• Work instruction:
Starting at the line containing "ンド（The Many That I Am: Nagaland）（2019）があり" and ending at the line containing "クションが計画されています。", print every line of the material below exactly, both ends included, and stop there.

• Given data:
+++++
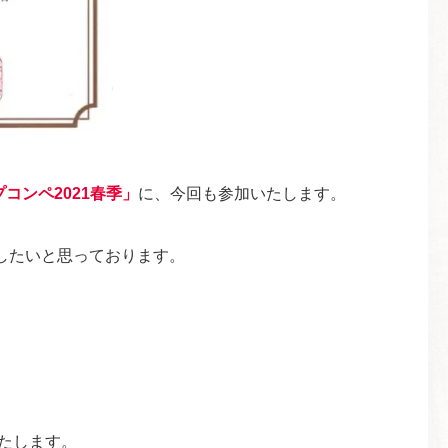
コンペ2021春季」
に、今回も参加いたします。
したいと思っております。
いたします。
+++++
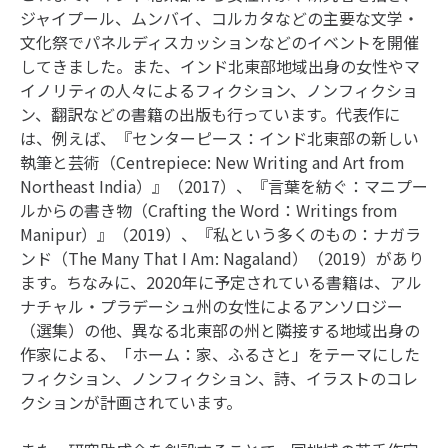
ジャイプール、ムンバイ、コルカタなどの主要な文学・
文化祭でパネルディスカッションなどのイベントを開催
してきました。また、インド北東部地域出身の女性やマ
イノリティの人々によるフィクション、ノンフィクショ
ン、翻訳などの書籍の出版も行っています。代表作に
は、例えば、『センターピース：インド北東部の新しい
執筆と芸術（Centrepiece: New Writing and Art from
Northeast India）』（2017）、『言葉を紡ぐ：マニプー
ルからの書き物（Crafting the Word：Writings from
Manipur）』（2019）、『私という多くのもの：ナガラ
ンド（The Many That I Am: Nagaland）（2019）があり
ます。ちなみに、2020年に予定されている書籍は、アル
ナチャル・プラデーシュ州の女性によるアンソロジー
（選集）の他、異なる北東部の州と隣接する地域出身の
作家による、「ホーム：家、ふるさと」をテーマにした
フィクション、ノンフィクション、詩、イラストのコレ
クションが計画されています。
+++++
• Written reply:
ンド（The Many That I Am: Nagaland）（2019）があり
ます。ちなみに、2020年に予定されている書籍は、アル
ナチャル・プラデーシュ州の女性によるアンソロジー
（選集）の他、異なる北東部の州と隣接する地域出身の
作家による、「ホーム：家、ふるさと」をテーマにした
フィクション、ノンフィクション、詩、イラストのコレ
クションが計画されています。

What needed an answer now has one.